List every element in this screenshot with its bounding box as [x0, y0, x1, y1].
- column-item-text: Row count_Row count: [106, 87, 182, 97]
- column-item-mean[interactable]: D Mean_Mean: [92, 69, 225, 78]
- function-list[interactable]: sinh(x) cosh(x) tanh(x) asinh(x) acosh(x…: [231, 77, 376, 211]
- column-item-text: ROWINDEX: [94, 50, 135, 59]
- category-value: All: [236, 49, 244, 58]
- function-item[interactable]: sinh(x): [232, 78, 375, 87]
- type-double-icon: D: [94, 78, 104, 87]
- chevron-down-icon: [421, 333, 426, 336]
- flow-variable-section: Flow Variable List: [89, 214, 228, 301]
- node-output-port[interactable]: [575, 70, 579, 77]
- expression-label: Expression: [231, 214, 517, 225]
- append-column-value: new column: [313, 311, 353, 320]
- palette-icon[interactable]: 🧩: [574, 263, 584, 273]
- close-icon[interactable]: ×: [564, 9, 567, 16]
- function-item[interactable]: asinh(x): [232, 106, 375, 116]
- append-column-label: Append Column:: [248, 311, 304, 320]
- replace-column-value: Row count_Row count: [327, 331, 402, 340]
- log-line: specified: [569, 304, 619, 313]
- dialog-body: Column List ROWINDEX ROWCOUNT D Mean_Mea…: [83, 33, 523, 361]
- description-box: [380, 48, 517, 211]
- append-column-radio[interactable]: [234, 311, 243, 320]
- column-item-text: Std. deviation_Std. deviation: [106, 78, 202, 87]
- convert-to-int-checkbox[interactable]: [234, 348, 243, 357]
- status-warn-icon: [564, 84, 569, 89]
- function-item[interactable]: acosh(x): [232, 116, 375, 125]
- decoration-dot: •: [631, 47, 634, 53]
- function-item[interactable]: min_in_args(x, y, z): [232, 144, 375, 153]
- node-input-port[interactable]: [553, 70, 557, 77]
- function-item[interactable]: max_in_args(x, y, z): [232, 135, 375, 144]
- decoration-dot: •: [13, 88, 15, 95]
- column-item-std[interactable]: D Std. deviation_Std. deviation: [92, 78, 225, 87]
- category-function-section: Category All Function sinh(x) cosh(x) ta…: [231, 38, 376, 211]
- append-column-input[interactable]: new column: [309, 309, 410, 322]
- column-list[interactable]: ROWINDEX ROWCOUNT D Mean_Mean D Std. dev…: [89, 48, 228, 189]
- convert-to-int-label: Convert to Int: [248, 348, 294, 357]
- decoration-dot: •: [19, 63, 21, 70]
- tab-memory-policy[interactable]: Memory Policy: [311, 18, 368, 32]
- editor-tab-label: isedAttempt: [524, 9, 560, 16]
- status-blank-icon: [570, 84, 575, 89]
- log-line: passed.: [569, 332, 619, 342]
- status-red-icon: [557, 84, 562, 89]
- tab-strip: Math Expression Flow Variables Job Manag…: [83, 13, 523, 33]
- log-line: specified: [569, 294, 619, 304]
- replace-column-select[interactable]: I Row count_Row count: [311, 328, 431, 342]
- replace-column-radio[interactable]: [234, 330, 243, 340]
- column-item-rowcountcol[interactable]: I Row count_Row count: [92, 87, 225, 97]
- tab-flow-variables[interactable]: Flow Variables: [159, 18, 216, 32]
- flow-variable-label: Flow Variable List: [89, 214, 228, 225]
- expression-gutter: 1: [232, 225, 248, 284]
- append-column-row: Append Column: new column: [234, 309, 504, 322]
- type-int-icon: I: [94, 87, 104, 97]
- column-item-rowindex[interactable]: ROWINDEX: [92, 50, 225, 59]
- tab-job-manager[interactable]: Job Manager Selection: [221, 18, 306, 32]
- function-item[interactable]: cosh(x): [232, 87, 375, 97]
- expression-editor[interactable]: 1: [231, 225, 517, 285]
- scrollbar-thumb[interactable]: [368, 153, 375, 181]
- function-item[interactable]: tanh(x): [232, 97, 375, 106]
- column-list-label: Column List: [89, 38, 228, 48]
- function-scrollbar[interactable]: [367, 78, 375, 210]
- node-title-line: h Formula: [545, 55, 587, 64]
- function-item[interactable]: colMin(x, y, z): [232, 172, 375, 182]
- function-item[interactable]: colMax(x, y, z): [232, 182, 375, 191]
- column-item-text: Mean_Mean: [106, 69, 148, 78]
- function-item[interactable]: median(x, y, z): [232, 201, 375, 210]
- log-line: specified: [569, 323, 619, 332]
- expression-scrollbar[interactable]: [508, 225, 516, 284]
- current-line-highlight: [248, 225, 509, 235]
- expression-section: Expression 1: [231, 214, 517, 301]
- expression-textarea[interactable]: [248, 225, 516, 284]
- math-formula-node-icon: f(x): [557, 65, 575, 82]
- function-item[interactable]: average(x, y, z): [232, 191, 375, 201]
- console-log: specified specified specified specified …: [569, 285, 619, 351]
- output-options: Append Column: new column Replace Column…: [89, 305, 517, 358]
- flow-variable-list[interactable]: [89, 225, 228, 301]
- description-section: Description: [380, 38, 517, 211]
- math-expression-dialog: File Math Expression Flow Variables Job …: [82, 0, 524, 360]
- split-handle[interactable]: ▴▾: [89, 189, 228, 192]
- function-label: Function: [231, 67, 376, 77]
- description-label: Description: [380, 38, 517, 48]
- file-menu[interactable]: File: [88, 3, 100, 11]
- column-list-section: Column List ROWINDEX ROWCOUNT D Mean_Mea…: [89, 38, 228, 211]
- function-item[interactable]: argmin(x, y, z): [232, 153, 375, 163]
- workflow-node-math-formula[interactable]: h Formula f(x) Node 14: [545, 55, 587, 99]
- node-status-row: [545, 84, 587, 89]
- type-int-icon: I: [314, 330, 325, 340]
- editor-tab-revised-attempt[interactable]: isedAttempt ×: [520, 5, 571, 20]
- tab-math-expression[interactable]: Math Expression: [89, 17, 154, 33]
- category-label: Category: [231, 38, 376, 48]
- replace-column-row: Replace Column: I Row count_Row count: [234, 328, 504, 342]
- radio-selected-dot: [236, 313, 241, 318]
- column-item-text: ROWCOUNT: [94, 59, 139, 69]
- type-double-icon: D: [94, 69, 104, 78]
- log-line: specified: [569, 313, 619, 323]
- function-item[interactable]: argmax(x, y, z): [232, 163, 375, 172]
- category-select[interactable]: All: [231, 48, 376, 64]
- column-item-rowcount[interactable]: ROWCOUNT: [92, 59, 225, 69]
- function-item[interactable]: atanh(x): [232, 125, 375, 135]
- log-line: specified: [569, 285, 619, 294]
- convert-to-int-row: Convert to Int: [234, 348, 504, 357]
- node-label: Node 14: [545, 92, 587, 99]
★ ★ ★ ★ ★ ★ ★
THE TASK:
Write all the data out again, word for word.

OUTPUT BELOW:
List every element in this screenshot with its bounding box as [x0, y0, x1, y1].
- column-item-text: Row count_Row count: [106, 87, 182, 97]
- column-item-mean[interactable]: D Mean_Mean: [92, 69, 225, 78]
- function-list[interactable]: sinh(x) cosh(x) tanh(x) asinh(x) acosh(x…: [231, 77, 376, 211]
- column-item-text: ROWINDEX: [94, 50, 135, 59]
- category-value: All: [236, 49, 244, 58]
- function-item[interactable]: sinh(x): [232, 78, 375, 87]
- type-double-icon: D: [94, 78, 104, 87]
- chevron-down-icon: [421, 333, 426, 336]
- flow-variable-section: Flow Variable List: [89, 214, 228, 301]
- node-output-port[interactable]: [575, 70, 579, 77]
- expression-label: Expression: [231, 214, 517, 225]
- append-column-value: new column: [313, 311, 353, 320]
- palette-icon[interactable]: 🧩: [574, 263, 584, 273]
- close-icon[interactable]: ×: [564, 9, 567, 16]
- function-item[interactable]: asinh(x): [232, 106, 375, 116]
- append-column-label: Append Column:: [248, 311, 304, 320]
- replace-column-value: Row count_Row count: [327, 331, 402, 340]
- log-line: specified: [569, 304, 619, 313]
- dialog-body: Column List ROWINDEX ROWCOUNT D Mean_Mea…: [83, 33, 523, 361]
- description-box: [380, 48, 517, 211]
- append-column-radio[interactable]: [234, 311, 243, 320]
- column-item-text: Std. deviation_Std. deviation: [106, 78, 202, 87]
- convert-to-int-checkbox[interactable]: [234, 348, 243, 357]
- status-warn-icon: [564, 84, 569, 89]
- function-item[interactable]: acosh(x): [232, 116, 375, 125]
- decoration-dot: •: [631, 47, 634, 53]
- function-item[interactable]: min_in_args(x, y, z): [232, 144, 375, 153]
- node-input-port[interactable]: [553, 70, 557, 77]
- function-item[interactable]: max_in_args(x, y, z): [232, 135, 375, 144]
- decoration-dot: •: [13, 88, 15, 95]
- column-item-std[interactable]: D Std. deviation_Std. deviation: [92, 78, 225, 87]
- category-function-section: Category All Function sinh(x) cosh(x) ta…: [231, 38, 376, 211]
- append-column-input[interactable]: new column: [309, 309, 410, 322]
- column-list[interactable]: ROWINDEX ROWCOUNT D Mean_Mean D Std. dev…: [89, 48, 228, 189]
- convert-to-int-label: Convert to Int: [248, 348, 294, 357]
- decoration-dot: •: [19, 63, 21, 70]
- tab-memory-policy[interactable]: Memory Policy: [311, 18, 368, 32]
- editor-tab-label: isedAttempt: [524, 9, 560, 16]
- status-blank-icon: [570, 84, 575, 89]
- log-line: passed.: [569, 332, 619, 342]
- status-red-icon: [557, 84, 562, 89]
- tab-strip: Math Expression Flow Variables Job Manag…: [83, 13, 523, 33]
- log-line: specified: [569, 294, 619, 304]
- replace-column-select[interactable]: I Row count_Row count: [311, 328, 431, 342]
- replace-column-radio[interactable]: [234, 330, 243, 340]
- column-item-rowcountcol[interactable]: I Row count_Row count: [92, 87, 225, 97]
- tab-flow-variables[interactable]: Flow Variables: [159, 18, 216, 32]
- flow-variable-label: Flow Variable List: [89, 214, 228, 225]
- expression-gutter: 1: [232, 225, 248, 284]
- append-column-row: Append Column: new column: [234, 309, 504, 322]
- type-int-icon: I: [94, 87, 104, 97]
- column-item-rowindex[interactable]: ROWINDEX: [92, 50, 225, 59]
- tab-job-manager[interactable]: Job Manager Selection: [221, 18, 306, 32]
- function-item[interactable]: cosh(x): [232, 87, 375, 97]
- expression-editor[interactable]: 1: [231, 225, 517, 285]
- scrollbar-thumb[interactable]: [368, 153, 375, 181]
- function-item[interactable]: tanh(x): [232, 97, 375, 106]
- column-list-label: Column List: [89, 38, 228, 48]
- function-scrollbar[interactable]: [367, 78, 375, 210]
- node-title-line: h Formula: [545, 55, 587, 64]
- function-item[interactable]: colMin(x, y, z): [232, 172, 375, 182]
- function-item[interactable]: colMax(x, y, z): [232, 182, 375, 191]
- column-item-text: Mean_Mean: [106, 69, 148, 78]
- function-item[interactable]: median(x, y, z): [232, 201, 375, 210]
- log-line: specified: [569, 323, 619, 332]
- expression-scrollbar[interactable]: [508, 225, 516, 284]
- current-line-highlight: [248, 225, 509, 235]
- expression-section: Expression 1: [231, 214, 517, 301]
- expression-textarea[interactable]: [248, 225, 516, 284]
- math-formula-node-icon: f(x): [557, 65, 575, 82]
- function-item[interactable]: average(x, y, z): [232, 191, 375, 201]
- console-log: specified specified specified specified …: [569, 285, 619, 351]
- output-options: Append Column: new column Replace Column…: [89, 305, 517, 358]
- flow-variable-list[interactable]: [89, 225, 228, 301]
- description-section: Description: [380, 38, 517, 211]
- math-expression-dialog: File Math Expression Flow Variables Job …: [82, 0, 524, 360]
- split-handle[interactable]: ▴▾: [89, 189, 228, 192]
- function-label: Function: [231, 67, 376, 77]
- description-label: Description: [380, 38, 517, 48]
- file-menu[interactable]: File: [88, 3, 100, 11]
- column-list-section: Column List ROWINDEX ROWCOUNT D Mean_Mea…: [89, 38, 228, 211]
- function-item[interactable]: argmin(x, y, z): [232, 153, 375, 163]
- workflow-node-math-formula[interactable]: h Formula f(x) Node 14: [545, 55, 587, 99]
- node-status-row: [545, 84, 587, 89]
- type-int-icon: I: [314, 330, 325, 340]
- editor-tab-revised-attempt[interactable]: isedAttempt ×: [520, 5, 571, 20]
- tab-math-expression[interactable]: Math Expression: [89, 17, 154, 33]
- category-label: Category: [231, 38, 376, 48]
- replace-column-row: Replace Column: I Row count_Row count: [234, 328, 504, 342]
- radio-selected-dot: [236, 313, 241, 318]
- column-item-text: ROWCOUNT: [94, 59, 139, 69]
- type-double-icon: D: [94, 69, 104, 78]
- log-line: specified: [569, 313, 619, 323]
- function-item[interactable]: argmax(x, y, z): [232, 163, 375, 172]
- category-select[interactable]: All: [231, 48, 376, 64]
- column-item-rowcount[interactable]: ROWCOUNT: [92, 59, 225, 69]
- function-item[interactable]: atanh(x): [232, 125, 375, 135]
- log-line: specified: [569, 285, 619, 294]
- convert-to-int-row: Convert to Int: [234, 348, 504, 357]
- node-label: Node 14: [545, 92, 587, 99]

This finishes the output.